**What is needed**
Check each line of the data for "Expert" and select those that have it.

Records from a data collection

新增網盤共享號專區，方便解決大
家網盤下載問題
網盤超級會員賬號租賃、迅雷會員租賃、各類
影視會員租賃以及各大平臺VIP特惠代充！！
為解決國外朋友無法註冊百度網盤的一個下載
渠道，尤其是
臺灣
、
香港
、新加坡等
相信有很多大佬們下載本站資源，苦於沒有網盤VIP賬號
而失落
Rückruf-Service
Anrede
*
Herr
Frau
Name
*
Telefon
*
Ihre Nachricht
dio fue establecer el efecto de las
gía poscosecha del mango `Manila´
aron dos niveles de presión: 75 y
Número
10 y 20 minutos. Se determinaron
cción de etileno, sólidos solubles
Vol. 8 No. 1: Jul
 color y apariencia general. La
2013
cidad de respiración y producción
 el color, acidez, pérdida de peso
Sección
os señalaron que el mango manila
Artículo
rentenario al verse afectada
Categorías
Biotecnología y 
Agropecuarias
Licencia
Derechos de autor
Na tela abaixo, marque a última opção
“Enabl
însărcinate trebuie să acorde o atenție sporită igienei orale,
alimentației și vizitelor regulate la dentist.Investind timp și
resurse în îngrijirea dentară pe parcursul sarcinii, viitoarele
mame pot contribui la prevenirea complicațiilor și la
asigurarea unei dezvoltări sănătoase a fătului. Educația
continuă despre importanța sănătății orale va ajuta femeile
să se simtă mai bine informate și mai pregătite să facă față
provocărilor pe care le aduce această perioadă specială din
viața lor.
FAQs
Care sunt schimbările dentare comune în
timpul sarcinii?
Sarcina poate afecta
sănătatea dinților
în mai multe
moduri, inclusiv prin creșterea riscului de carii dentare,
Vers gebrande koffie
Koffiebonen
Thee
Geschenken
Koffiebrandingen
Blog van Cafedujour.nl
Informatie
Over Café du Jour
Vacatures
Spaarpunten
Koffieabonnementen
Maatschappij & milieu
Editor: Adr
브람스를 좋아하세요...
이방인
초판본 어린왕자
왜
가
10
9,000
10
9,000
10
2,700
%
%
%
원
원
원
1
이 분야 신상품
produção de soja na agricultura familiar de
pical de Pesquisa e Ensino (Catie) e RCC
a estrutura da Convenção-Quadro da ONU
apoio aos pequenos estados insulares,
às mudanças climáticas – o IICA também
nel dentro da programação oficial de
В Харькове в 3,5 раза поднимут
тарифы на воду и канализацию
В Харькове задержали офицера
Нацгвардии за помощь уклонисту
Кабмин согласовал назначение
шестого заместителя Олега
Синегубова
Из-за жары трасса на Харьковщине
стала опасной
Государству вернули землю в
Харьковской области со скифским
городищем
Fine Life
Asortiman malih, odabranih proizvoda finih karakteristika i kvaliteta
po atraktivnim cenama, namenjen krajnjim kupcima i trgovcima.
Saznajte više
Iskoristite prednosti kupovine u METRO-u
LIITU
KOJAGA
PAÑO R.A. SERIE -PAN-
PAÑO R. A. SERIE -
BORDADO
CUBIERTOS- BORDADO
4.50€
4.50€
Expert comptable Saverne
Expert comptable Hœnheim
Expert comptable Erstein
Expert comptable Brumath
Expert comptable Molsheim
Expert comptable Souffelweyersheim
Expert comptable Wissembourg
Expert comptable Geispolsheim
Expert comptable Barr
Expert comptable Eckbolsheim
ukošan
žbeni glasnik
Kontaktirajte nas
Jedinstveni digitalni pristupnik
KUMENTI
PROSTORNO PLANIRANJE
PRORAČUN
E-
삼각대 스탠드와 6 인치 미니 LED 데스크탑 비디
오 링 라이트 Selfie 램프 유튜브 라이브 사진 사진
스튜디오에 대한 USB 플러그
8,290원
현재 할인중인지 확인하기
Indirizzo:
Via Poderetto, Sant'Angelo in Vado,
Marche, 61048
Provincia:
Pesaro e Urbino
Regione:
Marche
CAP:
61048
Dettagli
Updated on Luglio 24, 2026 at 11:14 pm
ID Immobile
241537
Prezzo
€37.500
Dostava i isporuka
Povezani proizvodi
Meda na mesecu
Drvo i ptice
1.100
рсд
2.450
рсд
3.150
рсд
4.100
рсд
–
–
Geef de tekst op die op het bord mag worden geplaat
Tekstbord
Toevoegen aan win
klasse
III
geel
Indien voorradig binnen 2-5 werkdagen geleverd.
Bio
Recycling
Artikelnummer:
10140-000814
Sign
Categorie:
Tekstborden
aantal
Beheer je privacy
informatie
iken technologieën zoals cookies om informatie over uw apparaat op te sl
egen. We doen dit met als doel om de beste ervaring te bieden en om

**Completed task**
Expert comptable Saverne
Expert comptable Hœnheim
Expert comptable Erstein
Expert comptable Brumath
Expert comptable Molsheim
Expert comptable Souffelweyersheim
Expert comptable Wissembourg
Expert comptable Geispolsheim
Expert comptable Barr
Expert comptable Eckbolsheim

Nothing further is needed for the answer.